From a professional level, Beukeboom said he is a big fan of Carey Price, an NHL goalie who plays for the Montreal Canadiens.

“I try and model my game a little bit after him. He’s a little bigger than me so I got to do some things differently,” he said, adding he attempts to mirror Price’s style as much as possible.

But Beukeboom also has hockey in his blood. Jeff Beukeboom — a cousin of Adam’s father and Sundre resident Mike Beukeboom — was a defenceman for the Edmonton Oilers as well as the New York Rangers, and won the Stanley Cup four times back in the 1980s and 1990s. Another cousin of Mike’s is Joe Nieuwendyk, whose lengthy career included playing for the Calgary Flames, the Dallas Stars, the New Jersey Devils, and the Toronto Maple Leafs.

Before ending up in Iceland, Beukeboom said he had been studying business at Brock University in St. Catherines, Ont., but did not find that appealing.

Although his post-secondary studies are temporarily on hiatus, Beukeboom said he is considering picking up some courses to start a path towards a degree in kinesiology.

“You can only play hockey for so long, but you can always go back to school,” he said.

Not satisfied with a lack of opportunities to play hockey during his time at Brock University, Beukeboom expanded his search parameters and decided to further investigate options in Europe.

Through connections made along the way, he said a few conversations and expressions of interest eventually turned up the chance to play in Iceland, although he came close to signing on with a French division. However, the latter was not as certain, he said.

“It was late enough in the year, I just figured Iceland would be a cool opportunity. When am I going to get to go to Iceland?” he said.

“They offered the contract and I took it,” he said, adding there was not much hesitation involved and that everything so far has “been awesome.”

Late in September, the Vikings played in the Continental Cup, a club tournament with champions from various leagues from all over Europe that play in different divisions, he said.

His team started at the lowest division and defied the odds during the first round played in Bulgaria, he said.

“We ended up winning — we weren’t expected to win a single game, let alone the whole series,” he said.

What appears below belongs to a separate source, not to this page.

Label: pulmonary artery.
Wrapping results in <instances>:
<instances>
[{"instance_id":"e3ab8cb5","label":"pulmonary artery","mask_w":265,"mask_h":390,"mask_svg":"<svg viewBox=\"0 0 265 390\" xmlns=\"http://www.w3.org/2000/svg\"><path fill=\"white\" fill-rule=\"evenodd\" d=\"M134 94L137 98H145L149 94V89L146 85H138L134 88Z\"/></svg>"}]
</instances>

“Then we went to Latvia the following month to play the second round.”

Although the Vikings lost two games and didn’t go past the second round, they nevertheless managed to win one match, he said.

“Which again, we weren’t expected to win anything,” he said, adding there were some strong teams, including one whose players had played more than 1,000 games combined.

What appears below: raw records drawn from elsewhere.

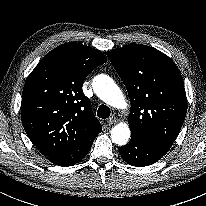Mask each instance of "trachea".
<instances>
[{
  "instance_id": "3493384b",
  "label": "trachea",
  "mask_w": 206,
  "mask_h": 206,
  "mask_svg": "<svg viewBox=\"0 0 206 206\" xmlns=\"http://www.w3.org/2000/svg\"><path fill=\"white\" fill-rule=\"evenodd\" d=\"M110 108L106 105H100L97 110V116L102 119H106L110 116Z\"/></svg>"
}]
</instances>
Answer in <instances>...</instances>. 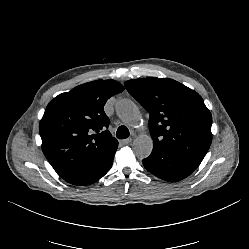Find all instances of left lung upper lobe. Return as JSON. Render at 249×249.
Listing matches in <instances>:
<instances>
[{
	"instance_id": "1",
	"label": "left lung upper lobe",
	"mask_w": 249,
	"mask_h": 249,
	"mask_svg": "<svg viewBox=\"0 0 249 249\" xmlns=\"http://www.w3.org/2000/svg\"><path fill=\"white\" fill-rule=\"evenodd\" d=\"M124 85L150 114L155 148L204 158L212 141V116L197 92L167 78L132 79Z\"/></svg>"
}]
</instances>
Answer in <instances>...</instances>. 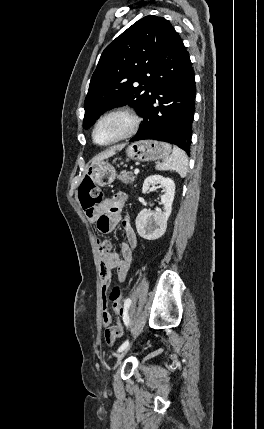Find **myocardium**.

Beukeboom heads back to Iceland on Jan. 7 and his sights for the time being remain firmly fixed on his hockey career and pursuing new opportunities as they arise for as long as he can.

“As long as I can play, if people want me and they’re willing to pay for me to play for them, why not — I’m getting a really cool experience, getting to see all of Europe,” he said, adding the best part is the opportunity to travel.

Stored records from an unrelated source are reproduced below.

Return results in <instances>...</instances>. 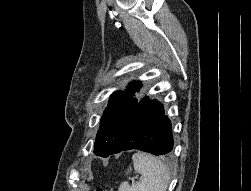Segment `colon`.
Segmentation results:
<instances>
[{
	"label": "colon",
	"mask_w": 251,
	"mask_h": 191,
	"mask_svg": "<svg viewBox=\"0 0 251 191\" xmlns=\"http://www.w3.org/2000/svg\"><path fill=\"white\" fill-rule=\"evenodd\" d=\"M96 191H105V190L102 188H98Z\"/></svg>",
	"instance_id": "obj_1"
}]
</instances>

“You meet lots of people.”

Life in Iceland is somewhat similar to what Beukeboom was accustomed to in Canada but there are differences, he said, citing a different culture as well as the much shorter days of being far north. Also, the Icelandic language can be tricky to pronounce and understand, “but everybody speaks English.”

The landscape is an amazing sight to see, he said, describing Iceland as “a toned-down version of B.C., but with less trees.”

Despite the country’s name that often conjures mental images of a barren frozen wasteland, Iceland “is pretty much the opposite. It’s mountainous — there are lava fields everywhere.”

While Beukeboom remains passionate about hockey and still enjoys the adrenalin rush of competing, he said “it’s more about the (life) experience” and making connections as well as building what he hopes becomes lifelong bonds.

“All of the experiences and the friends you make along the way, at this point in my life, that’s more important,” he said.

“You’re going to remember that stuff over the big game you won. It’s the people that you won the big game with.”